Énigmes aimées (extrait), par Clotilde Marghieri.

 

La belle ombre, introduction par Olivier Favier.

 

 “Je ne vois plus la poésie qu’entre les lignes.”

Pierre Reverdy.

 

Sans doute est-ce par trop d’attente que toute curiosité sur ce que j’aime avive aussitôt en moi le goût du faux-fuyant -par peur de mentir sans doute si je passais aux aveux. J’ai découvert ce livre tout à fait par hasard, un titre et quelques phrases, et puis, devrais-je en sourire, le prénom de l’auteur. La Clotilde d’Apollinaire a traversé ma vie autrefois, en d’absolues circonstances. Du reste, si je demeure sensible aux signes, incorrigiblement, je ne crois pas qu’il y ait au monde de livres incontournables. Je crois seulement que certains livres sont nécessaires à certains êtres à un moment donné. Il en aura été ainsi pour ceux que j’ai choisis de traduire, misant à l’évidence sur une nécessité partagée par quelques futurs lecteurs. La traduction d’un livre est plus qu’un simple voyage, c’est une traversée, un passage d’un point à un autre à l’intérieur de soi. C’est pourquoi je crains souvent de travailler sur commande, pourquoi aussi, inversement, quelques mots sauront parfois suffire pour que je fasse à nouveau mes bagages.
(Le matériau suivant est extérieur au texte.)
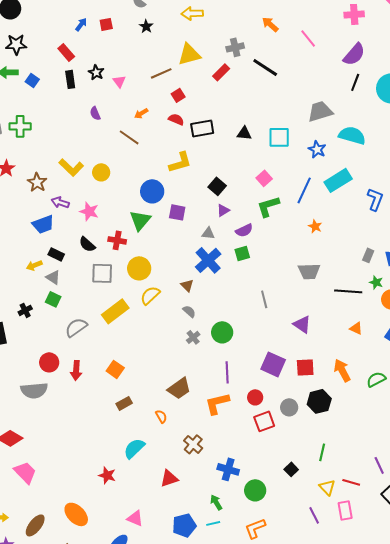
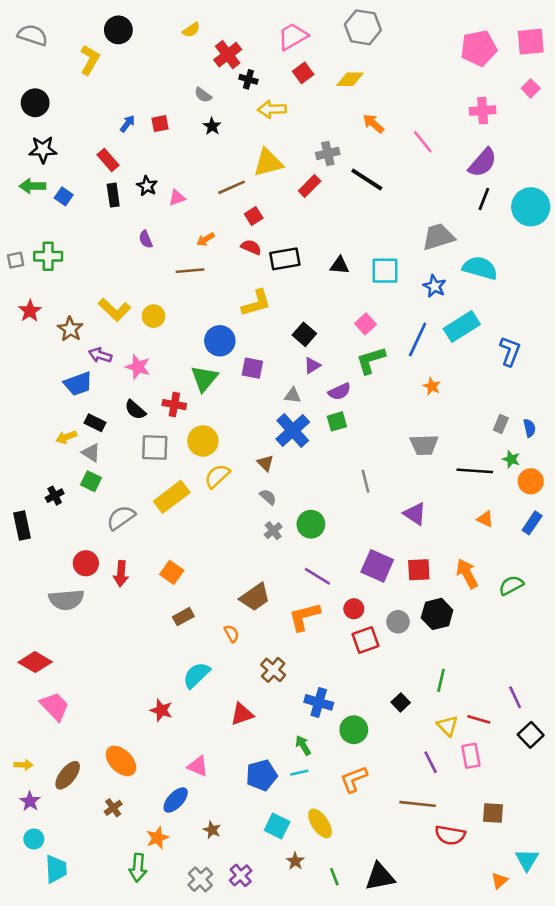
pink triangle: (119, 81) -> (177, 198), turned 48
brown line: (129, 137) -> (190, 271), turned -40
purple line: (227, 372) -> (317, 576), turned -55

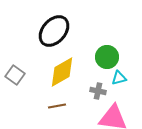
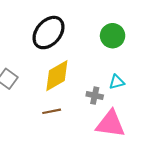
green circle: (107, 57) -> (113, 36), moved

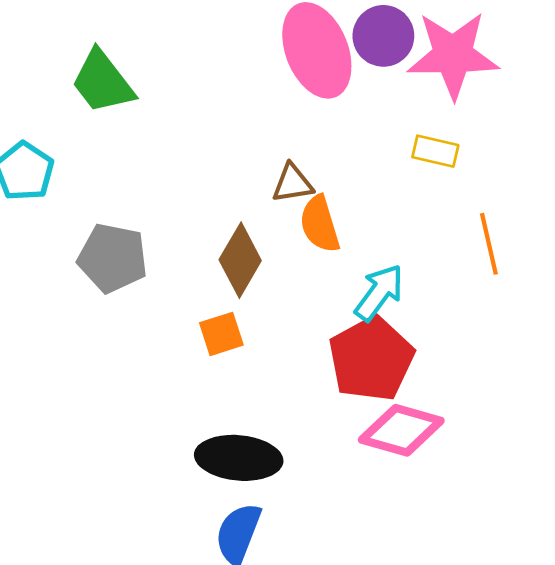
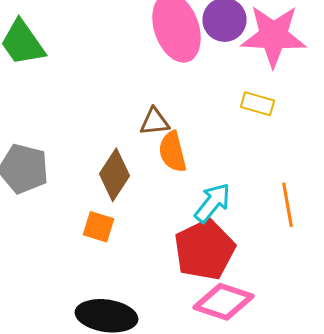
orange line: (489, 244) -> (288, 205), moved
orange square: (221, 334) -> (98, 227), turned 32

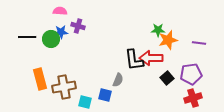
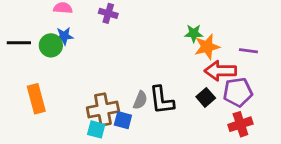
purple cross: (78, 26) -> (108, 13), moved
red arrow: (151, 58) -> (220, 71), moved
black L-shape: (134, 60) -> (162, 100), moved
brown cross: (64, 87) -> (103, 109), moved

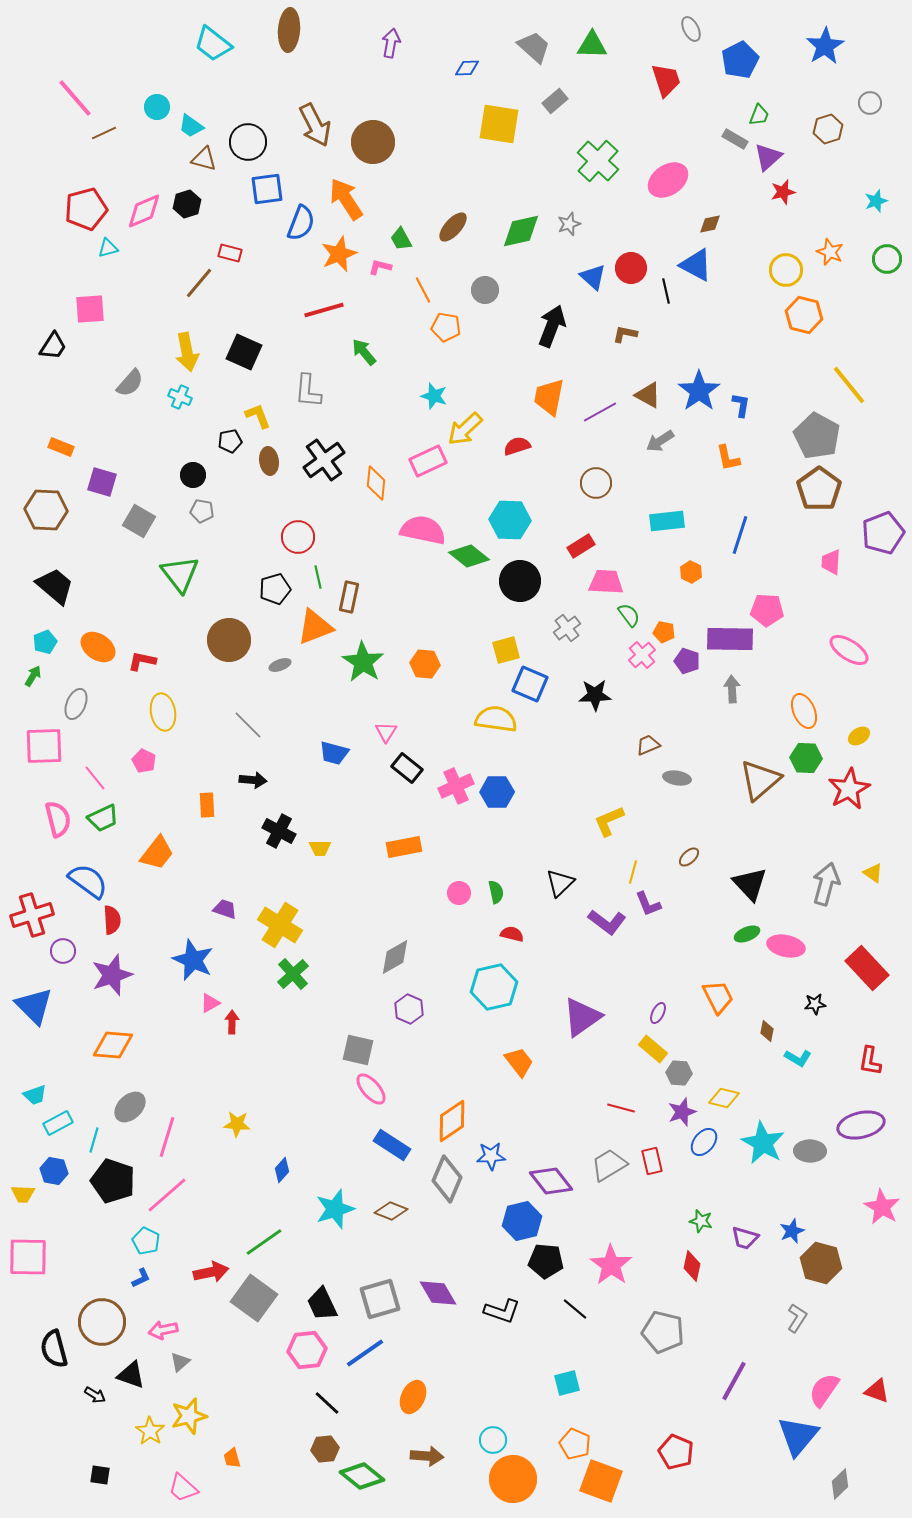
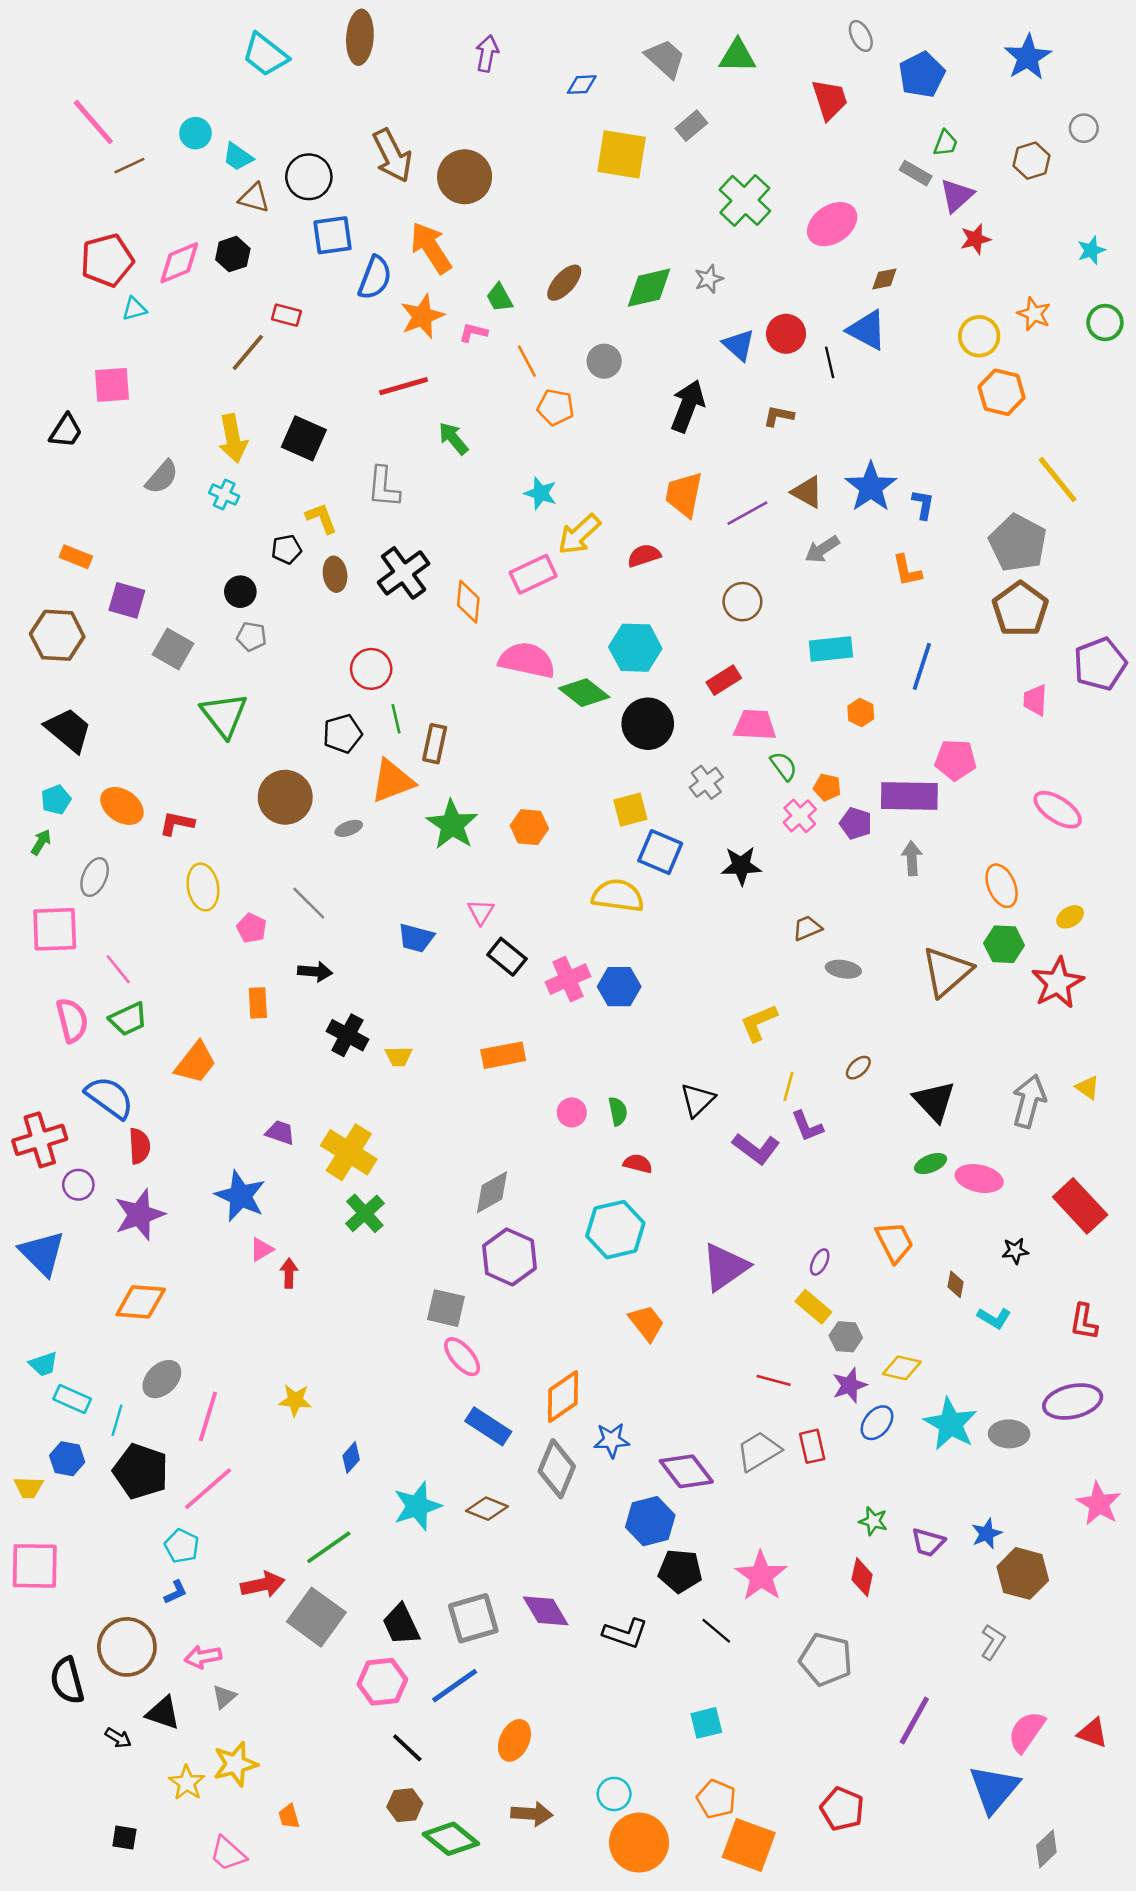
pink pentagon: (144, 761) -> (252, 928), moved
purple hexagon: (409, 1009) -> (509, 1257), size x1.5
cyan rectangle: (58, 1123) -> (72, 1399), turned 52

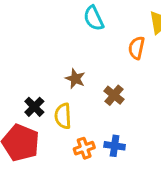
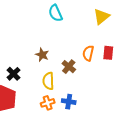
orange semicircle: (137, 48) -> (88, 53), moved
yellow semicircle: (63, 116) -> (48, 81), moved

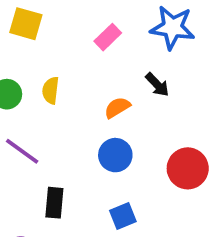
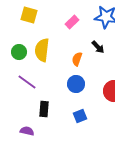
yellow semicircle: (51, 90) -> (42, 50), size x1.6
orange semicircle: (117, 107) -> (77, 59), turned -40

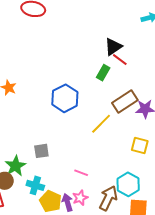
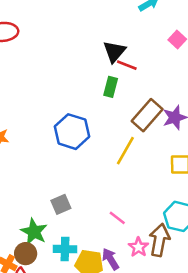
pink line: (81, 173) -> (117, 218), turned 32
pink star: (80, 198) -> (138, 247), moved

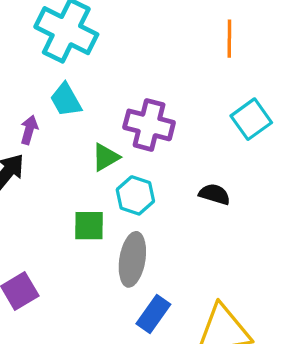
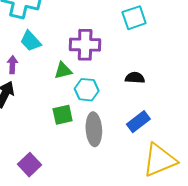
cyan square: (251, 119) -> (134, 18), moved, turned 30
green triangle: (106, 157) -> (63, 71), turned 30
blue rectangle: (153, 314) -> (138, 122), moved, turned 30

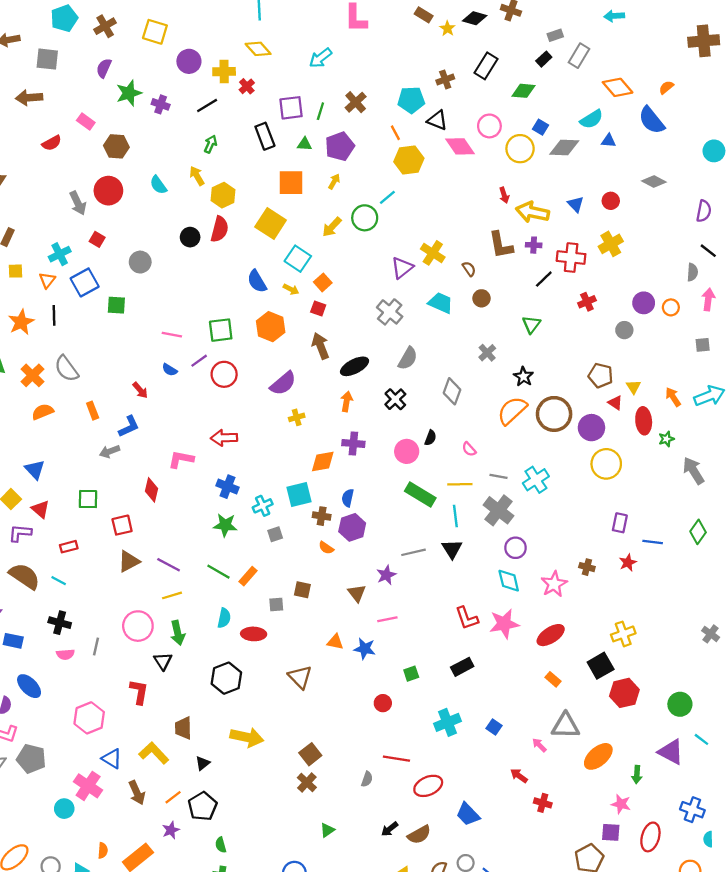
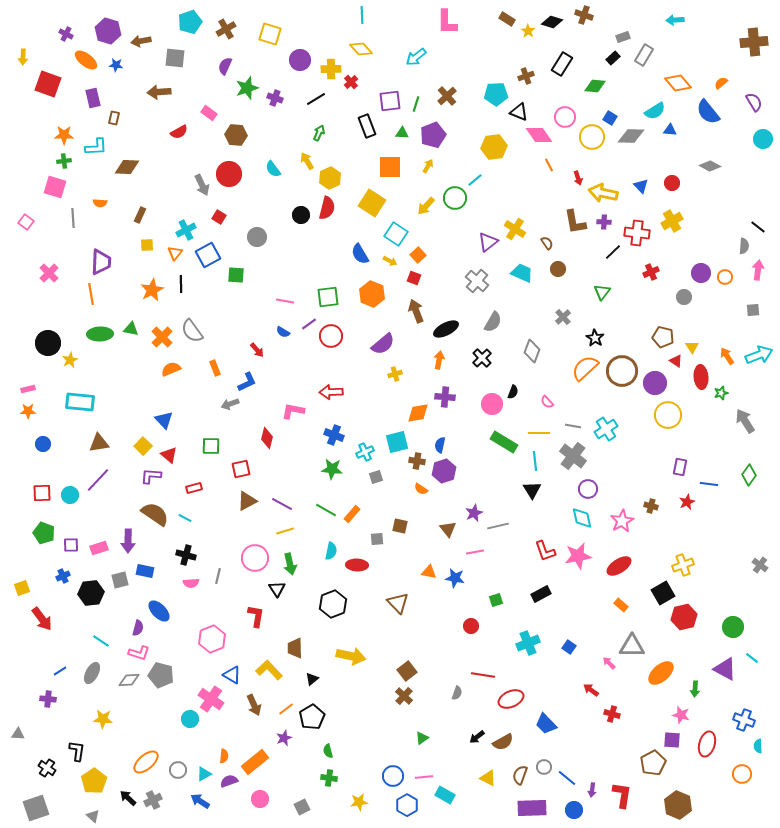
orange line: (395, 133) -> (549, 165), moved
purple semicircle: (704, 211) -> (754, 102), moved, turned -42
gray line: (413, 552) -> (498, 526), moved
Lisant les autres livres de Clotilde Marghieri, il me semble entrer, à mon cœur défendant, dans une intimité factuelle dont je ne puis parler, injustement sans doute, que dans la stricte mesure où ils tendent au dernier. Vita in villa, publié en 1960, – l’auteur a soixante-trois ans-, plusieurs fois recomposé et remanié par la suite, est d’abord là, semble-t-il, pour témoigner qu’un livre peut exister. La plume y est encore très sage, journalistique, qui va d’esquisses en esquisses pour évoquer -plutôt que circonscrire-, quelques trente années d’une vie luxueuse et intellectuellement passionnante, dans une villa des environs de Naples. Avec Le educande di Poggio Gherardo, de 1963, le récit de ses années de pensionnat l’invite à un souffle plus ample. Mais la construction demeure classique, linéaire, la référence à Proust n’atteint guère le cœur du propos. Ce n’est qu’en s’acceptant écrivain, ou plutôt en s’offrant de retracer son cheminement vers l’écriture, qu’elle trouve enfin son propre rythme, en 1970, avec Il segno sul braccio. Cette “marque sur le bras”, un S comme “scrittrice” – écrivaine- qu’elle reçut jadis en trophée pour avoir remporté un prix de rédaction, l’amène à parcourir sa vie selon un mode où la trame chronologique commence à laisser place à tout un jeu d’analogies, à de longues introspections, privilège jusque là de sa correspondance. Les lettres, qui ont tant compté dans sa vie, au point qu’elle publiera l’année-même de sa mort, en 1981, une part substantielle de ses échanges avec l’historien d’art américain Bernard Berenson, sont ici au cœur d’une expérience liminale et troublante, où la lecture se change en anthropophagie: “Les lettres que mon grand-père m’écrivait en pension m’exaltaient à tel point que, ne sachant pas comment en profiter pleinement, comment les faire miennes, j’en découpais les passages les plus beaux et les plus touchants en lanières minuscules et après les avoir lus et relus (je les sais encore par cœur), je les mangeais. Manger et engloutir ces mots doux et souvent aussi incompréhensibles, ce qui ne les rendait que plus enchanteurs, était une communion encore plus excitante que celle que je faisais chaque jour à l’église avec un Dieu dont j’ignorais le visage et les caresses; mais c’était aussi un moyen pour me libérer d’une tendresse trop poignante qui menaçait d’étouffer mes nouveaux instincts et mes curiosités.”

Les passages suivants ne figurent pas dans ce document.